Go to the line that contains "База ФСБ та" and transcribe from there to the end of the entries, that line and the last one included.

Records from a collection:
- - -

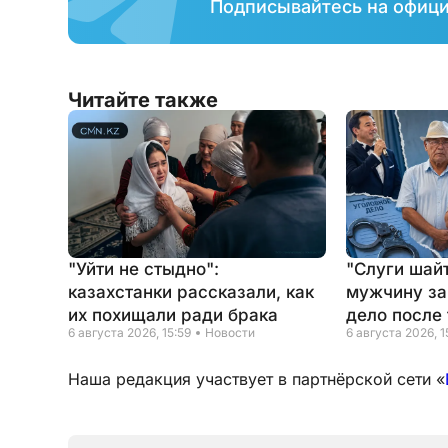
Подписывайтесь на офиц
Читайте также
"Уйти не стыдно":
"Слуги шайт
казахстанки рассказали, как
мужчину за
их похищали ради брака
дело после 
6 августа 2026, 15:59
Новости
6 августа 2026, 1
Наша редакция участвует в партнёрской сети «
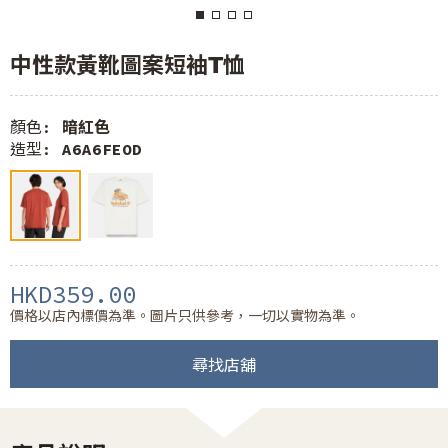
中性款黃靴圖案短袖T恤
顏色:
暗紅色
造型:
A6A6FEOD
HKD359.00
價格以店內標價為準。圖片只供參考，一切以實物為準。
尋找店舖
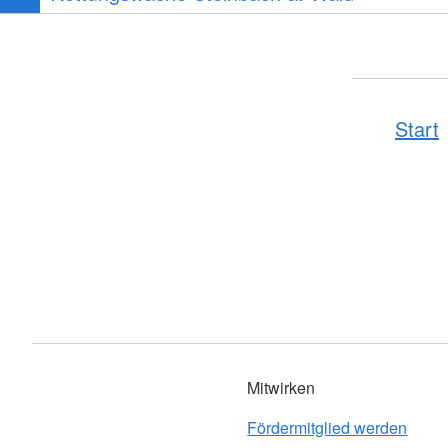
Start
Mitwirken
Fördermitglied werden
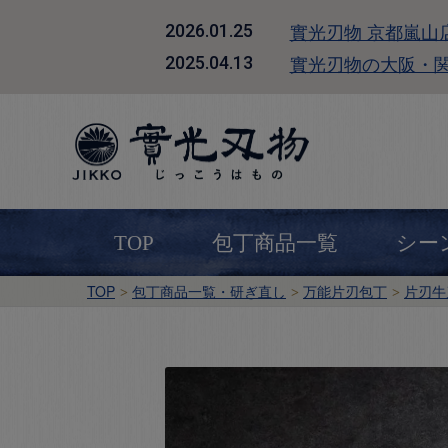
實光刃物 京都嵐山
2026.01.25
實光刃物の大阪・
2025.04.13
TOP
包丁商品一覧
シー
TOP
包丁商品一覧・研ぎ直し
万能片刃包丁
片刃牛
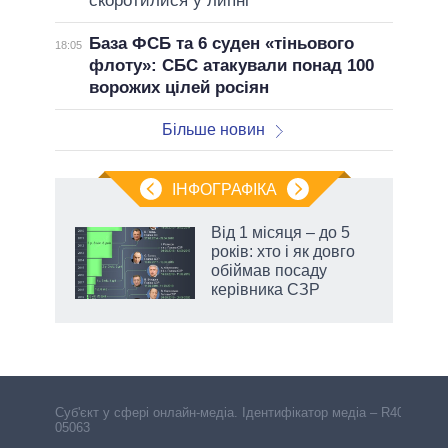
скоротилися у липні
База ФСБ та 6 суден «тіньового
18:05
флоту»: СБС атакували понад 100
ворожих цілей росіян
Більше новин
ІНФОГРАФІКА
жет
Від 1 місяця – до 5
років: хто і як довго
ків
обіймав посаду
керівника СЗР
Cуб'єкт у сфері онлайн-медіа. Ідентифікатор медіа – R40-
05063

- - -

**Answer for the task:**
База ФСБ та 6 суден «тіньового
18:05
флоту»: СБС атакували понад 100
ворожих цілей росіян
Більше новин
ІНФОГРАФІКА
жет
Від 1 місяця – до 5
років: хто і як довго
ків
обіймав посаду
керівника СЗР
Cуб'єкт у сфері онлайн-медіа. Ідентифікатор медіа – R40-
05063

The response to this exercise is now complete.